Apple announced three new iPads in 2017: a pair of Pro models in summer and the iPad 9.7in, which appeared in March. We weren’t wholly convinced by the 9.7in, which was cheap but sure felt like it, but it was hugely popular, and consumers are keen to see what Apple comes up with next.

In this article we round up all the rumours about the new iPad 9.7in for 2018, from its probably release date to price and tech specs. For advice related to the current line-up, see our iPad buying guide and our roundup of the best iPad deals.

Release date

Spring 2018 looks like a fair bet. Digitimes (subscribers link) reports that the next budget 9.7in iPad “may arrive in the second quarter of 2018”: that would be somewhere between April and June. Bloomberg, on the other hand, while discussing Apple’s chip strategies, remarks that the next iPad is likely to appear towards the end of 2018.

Bear in mind, however, that 2017, with its three iPads, was an unusually busy year for Apple’s tablet division. Only one iPad came out in 2016, and the general consensus was that iPads were a decreasingly important part of the company’s portfolio.

We think the success of this device will encourage Apple to make more tablets, but don’t depend on it to make updates as often as it does for iPhones, for example – particularly since low-end tablets like the 9.7in model have less need of the very latest components.

iPad 9.7in (2018) release date, price & specs rumours

Design

The one thing we want from the 9.7in 2018 is a laminated screen. We didn’t much dig the unlaminated screen on the 2017 model (a surprising throwback, since even 2015’s iPad Air 2 had a laminated screen), because it flexed slightly when you pressed on it, and felt plasticky and cheap.
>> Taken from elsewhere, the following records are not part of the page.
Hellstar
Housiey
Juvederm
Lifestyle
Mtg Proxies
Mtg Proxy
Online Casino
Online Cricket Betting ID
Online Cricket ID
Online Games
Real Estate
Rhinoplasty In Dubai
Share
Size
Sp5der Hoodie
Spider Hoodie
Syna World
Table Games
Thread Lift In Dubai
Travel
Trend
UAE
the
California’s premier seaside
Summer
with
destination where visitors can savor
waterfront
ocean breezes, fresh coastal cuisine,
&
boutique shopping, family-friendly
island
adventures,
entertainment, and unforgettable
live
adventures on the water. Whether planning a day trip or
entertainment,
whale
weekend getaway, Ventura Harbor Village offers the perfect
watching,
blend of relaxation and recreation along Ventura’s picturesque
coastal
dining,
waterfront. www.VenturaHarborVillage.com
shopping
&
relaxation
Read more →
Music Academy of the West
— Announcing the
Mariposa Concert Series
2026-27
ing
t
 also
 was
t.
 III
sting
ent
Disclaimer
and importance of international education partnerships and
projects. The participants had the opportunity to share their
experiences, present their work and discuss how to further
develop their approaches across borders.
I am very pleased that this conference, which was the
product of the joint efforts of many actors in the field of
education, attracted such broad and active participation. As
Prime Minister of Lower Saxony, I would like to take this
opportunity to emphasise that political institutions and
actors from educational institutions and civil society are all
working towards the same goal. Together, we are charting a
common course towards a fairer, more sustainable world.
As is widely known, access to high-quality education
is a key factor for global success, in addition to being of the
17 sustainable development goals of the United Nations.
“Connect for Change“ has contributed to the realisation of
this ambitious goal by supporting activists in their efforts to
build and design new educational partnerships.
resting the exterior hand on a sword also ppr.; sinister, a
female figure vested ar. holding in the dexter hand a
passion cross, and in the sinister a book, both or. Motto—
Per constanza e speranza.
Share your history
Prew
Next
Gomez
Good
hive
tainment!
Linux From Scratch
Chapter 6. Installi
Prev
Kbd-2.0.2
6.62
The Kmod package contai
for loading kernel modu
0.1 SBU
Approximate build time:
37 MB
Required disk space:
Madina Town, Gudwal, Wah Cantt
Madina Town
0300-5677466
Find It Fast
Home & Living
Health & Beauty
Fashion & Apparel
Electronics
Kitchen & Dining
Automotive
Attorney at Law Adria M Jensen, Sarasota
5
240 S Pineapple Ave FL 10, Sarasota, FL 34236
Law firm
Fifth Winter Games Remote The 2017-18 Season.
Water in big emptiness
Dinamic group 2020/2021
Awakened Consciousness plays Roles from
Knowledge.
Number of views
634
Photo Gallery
Other than that, no great design innovations are expected or particularly wanted from what is an appealingly low-cost (by Apple’s standards) mid-size tablet. Apple hasn’t done much with the design of even its premium Pro tablets in recent years, so don’t expect it from the budget model.

Specs

If Apple intends to keep the price down, expect cautious incremental improvements to the specs: if you’re looking for the absolute latest processor chips, for instance, this isn’t the product for you.

The 9.7in 2017 featured an A9 processor, which was a year and a half old when the device first launched and is now looking quite long in the tooth. We’d hope that for the 2018 update Apple could stretch to an A10 Fusion (or A10X, as in 2017’s Pro models), but any variant on the A11 Bionic that appeared in the iPhone 8 and X seems like a long shot.

After topping out at 128GB of storage in 2017, the 9.7in may get a 256GB option this time around (for comparison, the Pros go up to 512GB); we’d expect 128GB to be more than enough room for those in the market for devices at this level, but the side effect would be to bring up the entry-level configuration to 64GB.

Finally, the front-facing camera currently feels distinctly underpowered at 1.2Mp: the Pro models have 7Mp selfie cameras, as do all iPhones from the 7 onwards. This could get a bump to 5Mp, and we’d be pleased if it did.

However, if the pricing rumours (below) are to be believed, Apple may keep the specs almost the same as the 2017 model, and focus instead on getting it out at the lowest possible cost.

iPad 9.7in (2018) release date, price & specs rumours

iPad 9.7in (2018) release date, price & specs rumours

Price

The 9.7in iPad’s raison d’être is its bargain price tag, and all of the above speculation – particularly our ambitious plans to revamp its innards – will be weighed against Apple’s ability to deliver on price once again.

Here’s what the 2017 model costs:

  • iPad 9.7in (Wi-Fi, 32GB): £339/US$329
  • iPad 9.7in (Wi-Fi, 128GB): £429/US$429
  • iPad 9.7in (cellular, 32GB): £469/US$459
  • iPad 9.7in (cellular, 128GB): £559/US$559

Ordinarily we would expect roughly the same pricing for the 2018 model, but word is that Apple is going even lower in 2018. Digitimes’ report points to an entry point of US$259 (probably about the same in pounds), and that the device will be aimed at industrial use and other price-sensitive markets.